The Ningaloo Coast, located along Australia‘s lonely western shores, was also given the nod thanks in no small part to its outstanding biodiversity. Just off the coast is one of the world’s largest near-shore coral reef systems, which stretches for miles and is home to sea turtles, whale sharks, and other exotic sealife. An intricate network of underwater caves spiderwebs across the region as well, creating a distinct ecosystem all its own, that boasts even more unusual and unique wildlife. Back on dry land, the Ningaloo Coast also provides spectacular scenery along rugged hiking trails.

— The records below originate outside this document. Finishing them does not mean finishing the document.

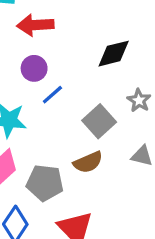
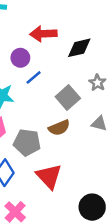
red arrow: (35, 25) -> (43, 34), moved

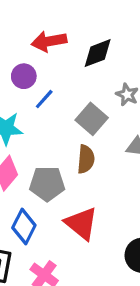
brown semicircle: (59, 128) -> (86, 159), turned -55

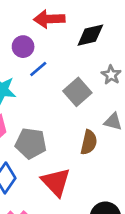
brown semicircle: (86, 159) -> (89, 142), moved

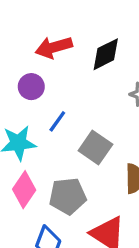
blue line: (38, 69) -> (57, 121), moved
gray square: (77, 92) -> (95, 148), moved

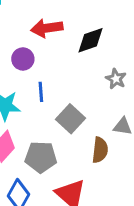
blue line: (57, 121) -> (41, 92), turned -48

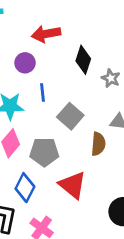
black diamond: (90, 40) -> (83, 60), moved, turned -52

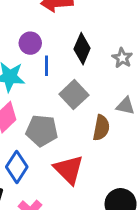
black diamond: (83, 60) -> (82, 49), moved
purple circle: (25, 63) -> (30, 43), moved

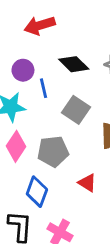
black diamond: (82, 49) -> (74, 64), turned -56
red triangle: (69, 170) -> (87, 183), size x0.6

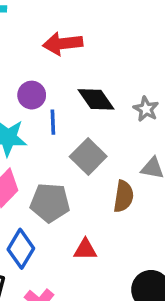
red triangle: (87, 183) -> (85, 250), turned -42

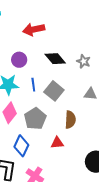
blue line: (53, 122) -> (33, 85), moved
brown semicircle: (123, 196) -> (70, 120), moved
gray pentagon: (50, 203) -> (35, 119), turned -30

Jordan‘s Wadi Rum received World Heritage status thanks to its blend of both nature and culture. The towering rock walls and maze-like canyons, surrounded by a breathtakingly beautiful desert, is only part of the reason this destination was recognized by UNESCO. It is also home to several distinct Bedouin tribes who have inhabited the region for thousands of years, leaving traces of their culture that date back to before the pyramids were built. There are reportedly more than 25,000 rock carvings and an additional 20,000 inscriptions, found throughout the area, some of which show the earliest examples of what would eventually evolve into the earliest alphabet.

The fourth location added to the list is the Lake System in Kenya. Consisting of three interconnected bodies of water, all located inside the Great Rift Valley, the region is home to one of the most biologically diverse avian populations in the world. UNESCO notes that there are no less than 13 species of threatened birds that live in the Lake System, some of which exclusively breed and nest there. The region also plays host to plenty of other wildlife as well, including giraffes, lions, cheetahs, wild dogs, and black rhinos.

Any one of these locations would make an amazing destination for adventurous travelers. These are fragile ecosystems however, so if you do go, be sure it is with a reputable guide service that believes in sustainable travel and ecotourism. After all, these places have been designated as World Heritage sites for a reason, and UNESCO isn’t the only one that wants to see them stick around for future travelers to enjoy as well.